Wednesday, March 6, 2013

correlation basics

We use linear regression to find relationships between two or more variables and to create a model that attempts to describe the relationship.

A scatterplot is a 2-dimensional graph that displays pairs of data (i.e. observations).

A correlation coefficient is a number that tells strength and direction of a relationship.

· 0 means no linear relationship exists (could be there is a curved relationship)

· +1 or -1 means the points fall on a perfect straight line

· The closer the number is to +1 or -1, the stronger the relationship.

· Rule of thumb is that +0.7 or -0.7 (or more) is a strong relationship; +0.5 or -0.5 indicates a moderate relationship.

Kinds of correlation coefficient – the one used depends on the kind of data:

· Pearson r – used for data measured at least on an interval level (such my as data for TL, SL, and SV scales)

· Spearman rho – used for linear relationships when data is measured on an ordinal scale (such as a ranking)

· Phi – used for linear relationships for data measured dichotomously (e.g. yes/no, pass/fail)

· also Point Biserial and Eta....don’t care about these for now

For a null hypothesis, the expected correlation is 0. The key question is whether the variance from what we expect can be attributed to a relationship that really exists, or is the variance found only because of a sampling error.

A one-tailed hypothesis assumes the relationship is positive or negative.

A two-tailed hypothesis makes no assumption about the relationship.

For a correlational study, degrees of freedom = N-2. One degree of freedom is lost for every variable in the model. Degrees of Freedom represents how many numbers are free to vary in a calculation sequence (Steinberg, 2008).

References

Rumsey, D. (2009). Statistics II for Dummies. Hoboken, NJ: Wiley Publishing, Inc.

Steinberg, W. J. (2008). Statistics Alive! Thousand Oaks, CA: Sage Publications.

Sunday, February 17, 2013

normal curve

A normal curve is a theoretical distribution. The smaller the sample size, the greater we can expect deviation from percentages associated with the normal curve. Even so, the theory holds true (statistically) when there are minor violations to the shape assumption. This means it is useful for interpreting my data as long as it’s approximately normally distributed.

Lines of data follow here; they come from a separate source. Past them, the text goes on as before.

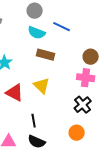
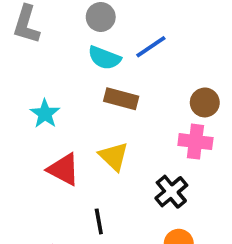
blue line: (62, 27) -> (151, 47), turned -60
black cross: (83, 105) -> (171, 192), moved

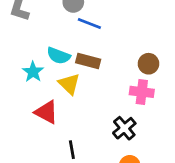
blue line: (151, 47) -> (89, 23), moved, turned 55
cyan semicircle: (104, 58) -> (58, 56), moved
yellow triangle: (114, 156) -> (69, 84), moved

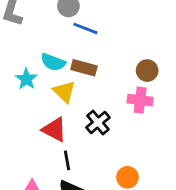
red triangle: (46, 112) -> (54, 130), moved
black cross: (124, 128) -> (98, 123), moved

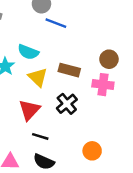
brown rectangle: (84, 68) -> (69, 70), moved
red triangle: (54, 130) -> (29, 110), turned 45
black line: (67, 160) -> (40, 136), turned -63

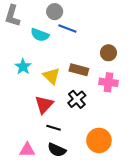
cyan semicircle: (28, 52) -> (40, 35), moved
brown circle: (109, 59) -> (108, 53), moved
orange circle: (92, 151) -> (99, 140), size x1.5

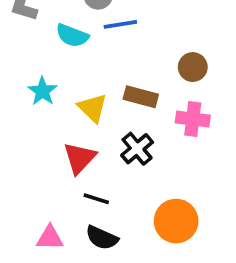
blue line: (67, 29) -> (120, 24), turned -30

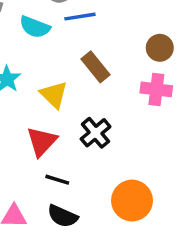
brown circle: (193, 67) -> (160, 48), moved
brown rectangle: (141, 97) -> (96, 67), moved, turned 36
pink cross: (193, 119) -> (156, 89), moved

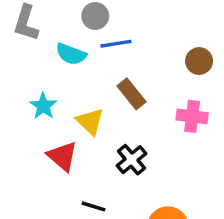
brown circle: (160, 48) -> (199, 61), moved
red triangle: (42, 142) -> (62, 156), moved, turned -32

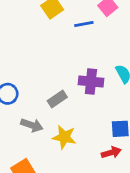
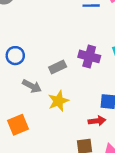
yellow star: (64, 137) -> (58, 101), turned 30

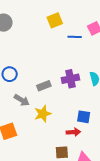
purple cross: (89, 56) -> (70, 79), turned -30

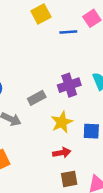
yellow star: (43, 114) -> (62, 122), moved
red arrow: (73, 132) -> (62, 153), moved

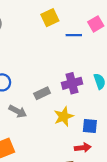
red arrow: (62, 153) -> (83, 148), moved

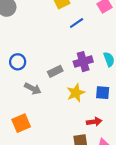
blue line: (74, 35) -> (77, 23), moved, turned -32
blue square: (90, 126) -> (103, 93), moved

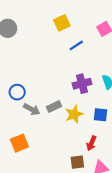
blue circle: (18, 62) -> (17, 92), moved
gray rectangle: (55, 71) -> (54, 107), moved
red arrow: (94, 122) -> (92, 143), turned 120

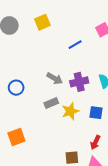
yellow square: (62, 23) -> (42, 22), moved
gray arrow: (32, 109) -> (55, 78), moved
red arrow: (92, 143) -> (95, 142), moved

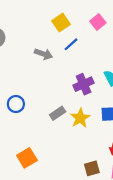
yellow square: (42, 22) -> (61, 23), moved
gray arrow: (55, 78) -> (43, 54), moved

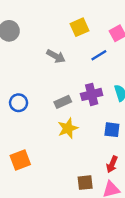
blue line: (71, 44) -> (99, 55), moved
gray rectangle: (58, 113) -> (63, 102), moved
yellow star: (80, 118) -> (68, 128), moved

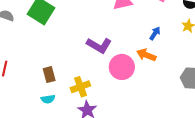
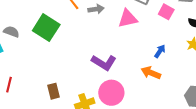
pink circle: (122, 67) -> (111, 93), moved

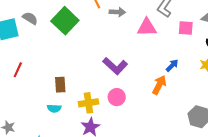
pink square: (166, 12) -> (186, 28), turned -35
orange arrow: (151, 73) -> (159, 85), turned 84
pink circle: (111, 93) -> (117, 97), size x0.7

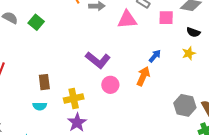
green square: (65, 21) -> (36, 22), moved, size x0.6
pink circle: (117, 97) -> (110, 85), moved

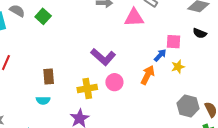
pink square: (166, 18) -> (173, 42), moved
yellow star: (189, 53) -> (178, 67), moved
yellow cross: (74, 99) -> (87, 89), moved

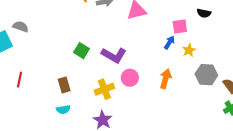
green square: (43, 16) -> (81, 51), moved
orange arrow: (148, 75) -> (166, 79), moved
gray hexagon: (188, 106) -> (206, 75), moved

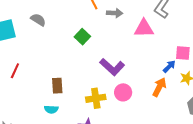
gray semicircle: (21, 27) -> (38, 20), moved
green square: (81, 51) -> (82, 37), moved
orange arrow: (166, 79) -> (159, 87), moved

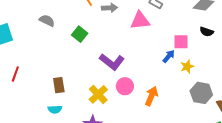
gray semicircle: (38, 20) -> (47, 21), moved
orange arrow: (159, 87) -> (151, 96), moved
yellow cross: (96, 98) -> (98, 94), turned -30

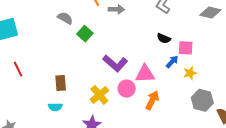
gray semicircle: (47, 21) -> (65, 18), moved
pink triangle: (140, 21) -> (145, 74), moved
black semicircle: (207, 32) -> (164, 38), moved
red line: (15, 74) -> (18, 69), turned -49

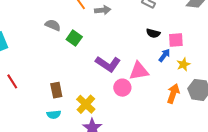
yellow cross: (99, 95) -> (86, 104), moved
orange arrow: (152, 100) -> (173, 94), moved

When a distribution is normal, 99% of the sample points will fall within 3 standard deviations of the sample mean. Standard Deviation is the average linear distance from the mean = square root of the variance.

normal distribution curve

Friday, February 15, 2013

fundamental: alpha and beta

Fundamental stuff to know...

In research, statistical tests don’t prove an alternate hypothesis is true. Instead, we use statistical analysis to provide evidence that supports rejecting or failing to reject the null hypothesis.

P-value is a measure of the strength of evidence against the null hypothesis. Alpha (α) is the cutoff for the p-value. Alpha = .05 in my research, which is standard for most dissertations.

when p-value < α (in my case, α=.05), reject the null hypothesis
when p-value > or = α, we do not have evidence to reject the null hypothesis

When you draw conclusions about a population based on a sample, you have opportunity for error. You hope your sample represents the population, but our world is not perfect...damnit.

· Type I error = α = probability of rejecting a null hypothesis when you shouldn’t. We reject a null hypothesis that is true. You see effect when there really isn’t any effect. It’s a false positive...we reject a true null hypothesis.
· Type II error = β = the probability of not rejecting a null hypothesis, i.e. we accept a null hypothesis when we should not accept it (it is false)...we accept a false null hypothesis. Effect is there, but we don’t find it.

You can reduce the likelihood of committing a Type I error by making alpha smaller. You can reduce the likelihood of committing a Type II error by increasing the sample size.

The power of the hypothesis test = 1 – probability of committing a Type II error = probability of rejecting a null hypothesis when it should be rejected. The power represents the likelihood of detecting effect that is real.